• **Data extracts**
——
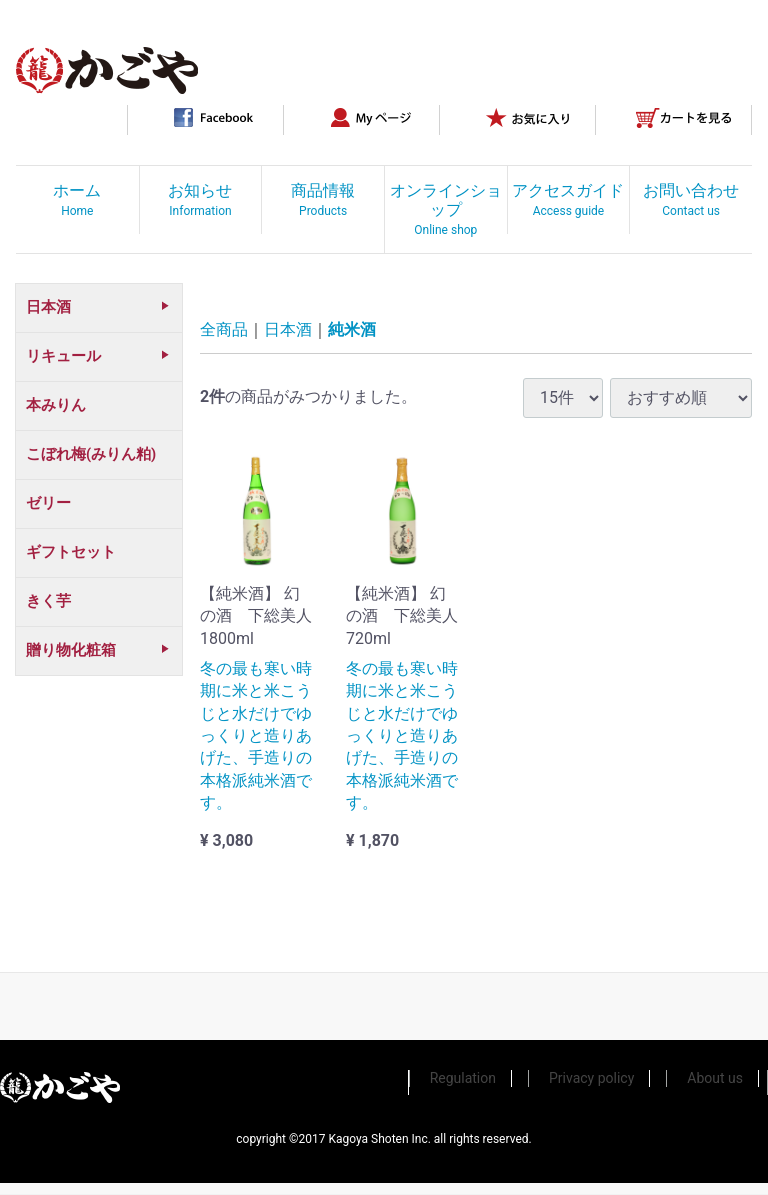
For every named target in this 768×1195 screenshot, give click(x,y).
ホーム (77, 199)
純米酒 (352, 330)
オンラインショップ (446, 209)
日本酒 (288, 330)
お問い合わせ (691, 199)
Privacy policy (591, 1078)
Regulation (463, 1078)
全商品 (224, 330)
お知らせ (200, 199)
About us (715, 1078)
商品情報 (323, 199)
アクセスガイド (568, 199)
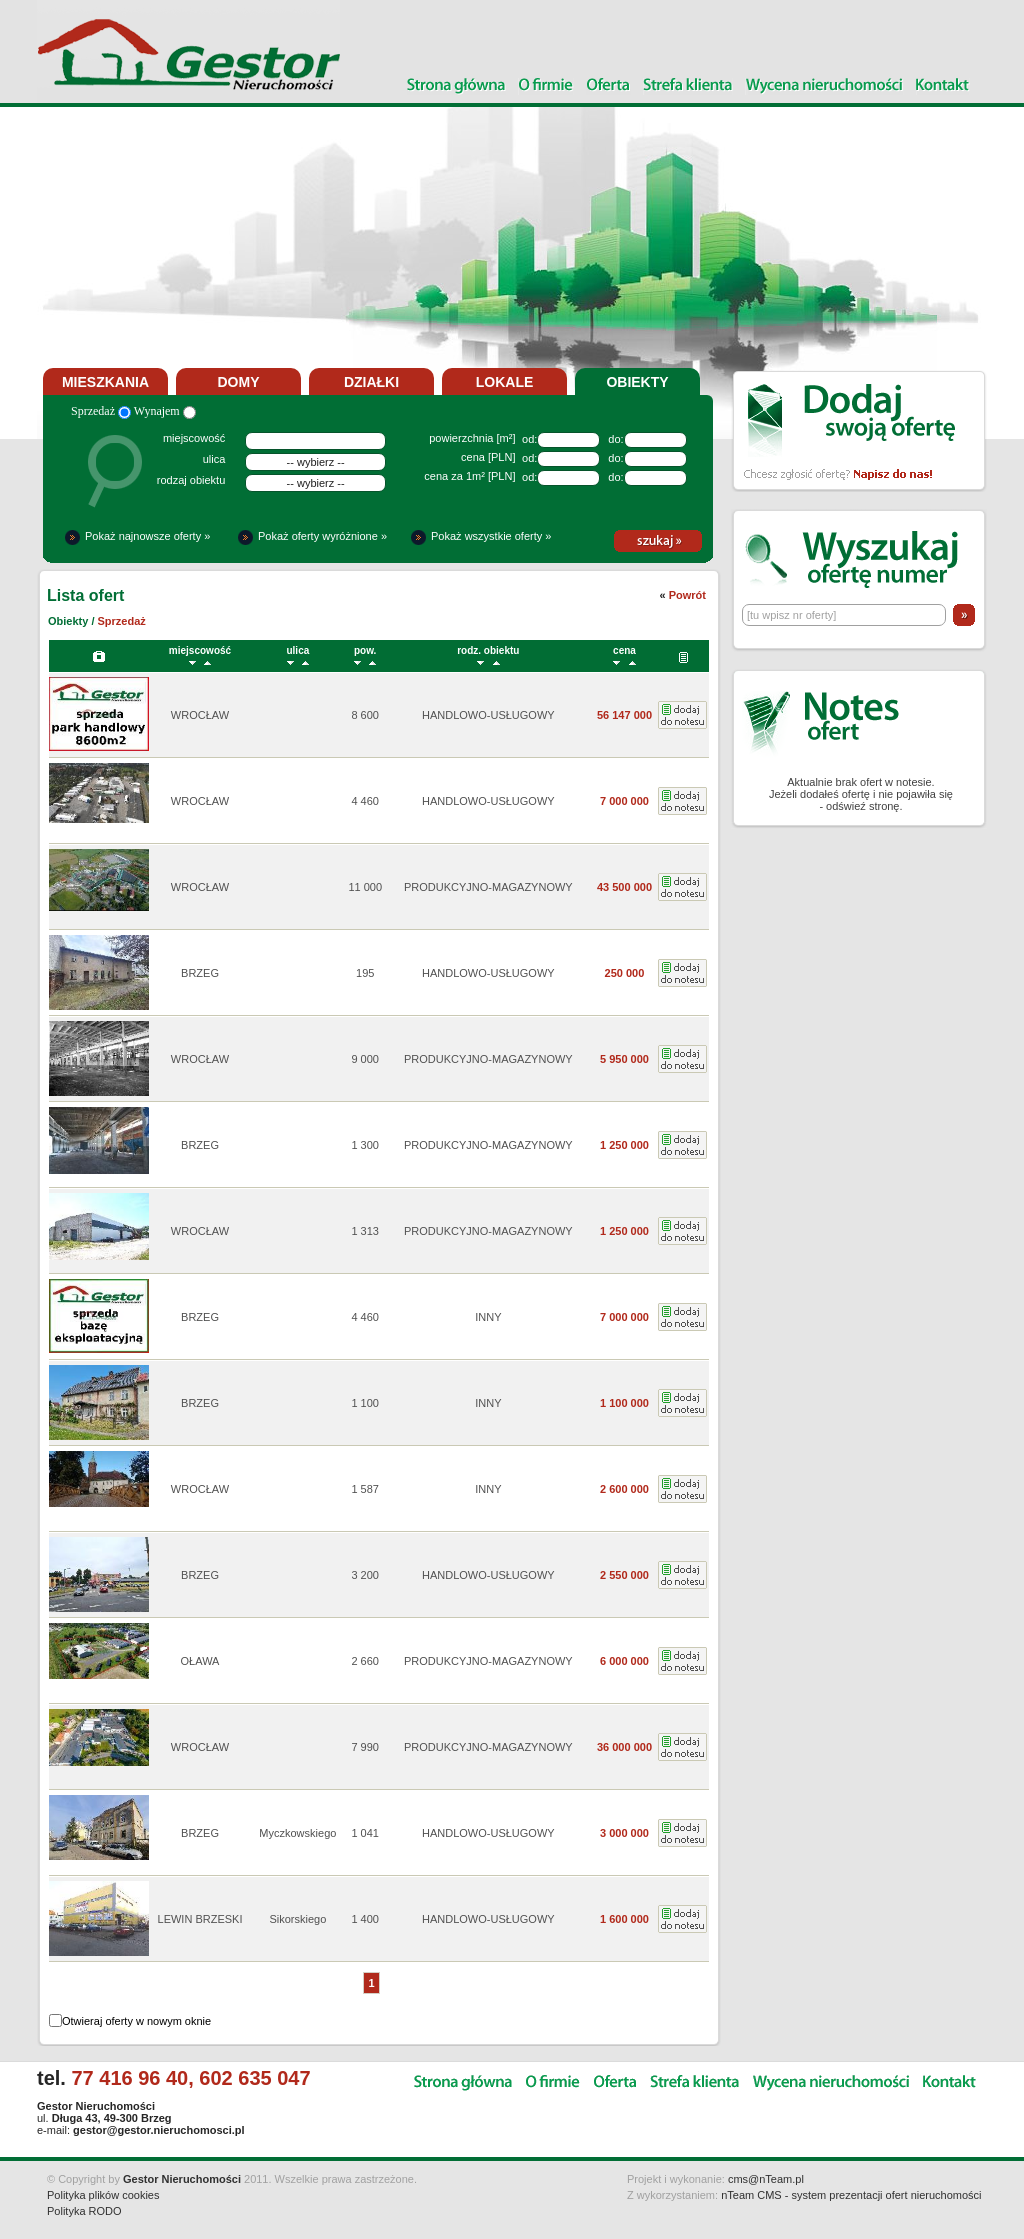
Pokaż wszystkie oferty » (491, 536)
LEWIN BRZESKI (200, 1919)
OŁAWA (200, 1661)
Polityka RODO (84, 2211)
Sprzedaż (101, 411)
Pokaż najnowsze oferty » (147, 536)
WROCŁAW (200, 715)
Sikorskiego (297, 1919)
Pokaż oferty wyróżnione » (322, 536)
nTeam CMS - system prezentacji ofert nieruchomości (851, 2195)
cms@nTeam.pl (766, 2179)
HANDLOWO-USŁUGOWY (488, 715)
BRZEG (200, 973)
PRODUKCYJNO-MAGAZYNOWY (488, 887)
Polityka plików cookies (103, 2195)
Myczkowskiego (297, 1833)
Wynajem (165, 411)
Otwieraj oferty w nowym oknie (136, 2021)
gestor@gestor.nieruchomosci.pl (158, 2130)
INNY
——
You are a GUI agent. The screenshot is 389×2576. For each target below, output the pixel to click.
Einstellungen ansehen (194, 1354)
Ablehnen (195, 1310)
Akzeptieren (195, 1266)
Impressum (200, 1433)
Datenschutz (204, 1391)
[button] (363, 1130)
——
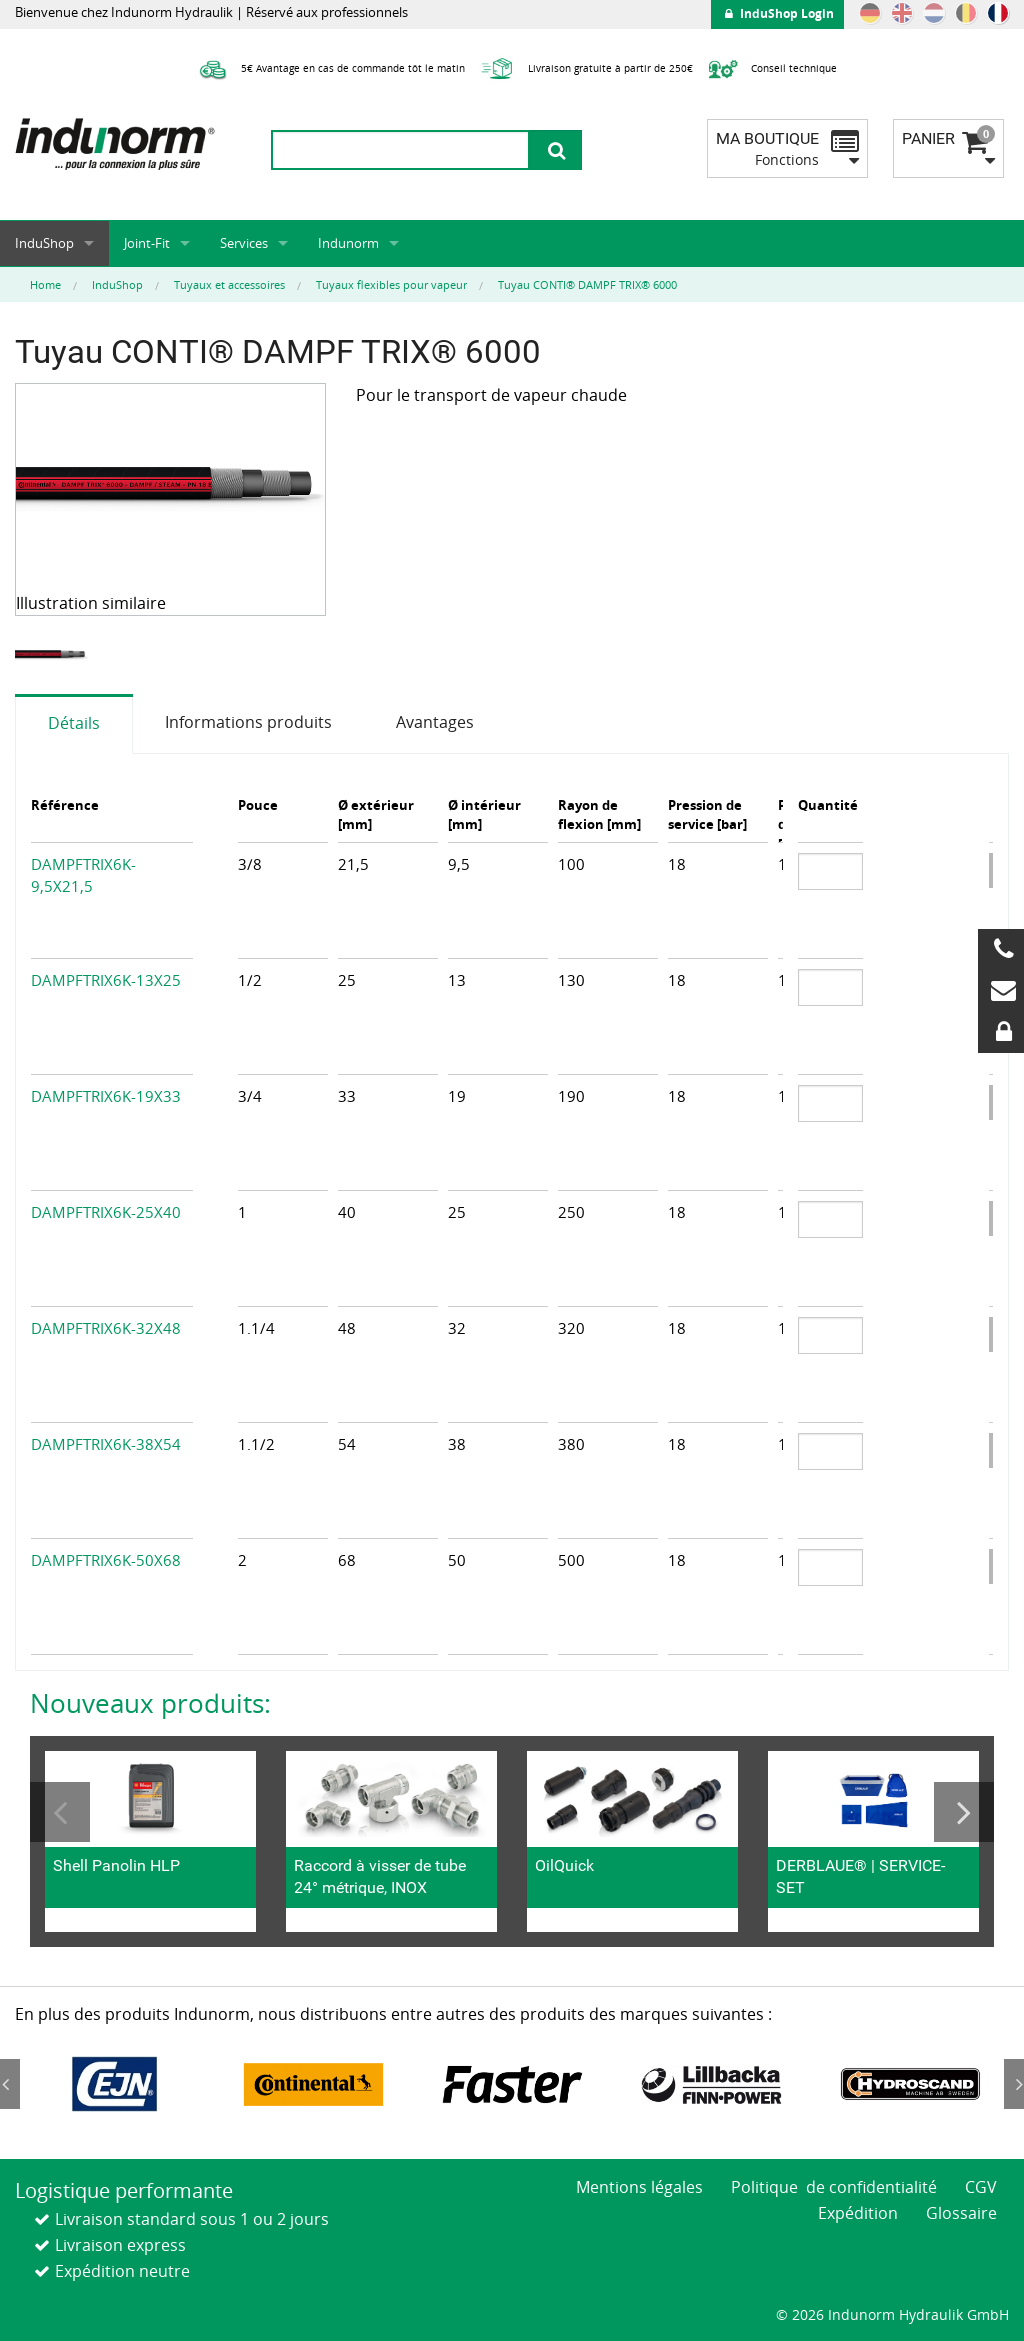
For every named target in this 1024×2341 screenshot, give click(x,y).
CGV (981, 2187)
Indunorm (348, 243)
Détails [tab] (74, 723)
——
Copy each line from the data that features the string "Polityka".

Polityka RODO (84, 2211)
Polityka plików cookies (103, 2195)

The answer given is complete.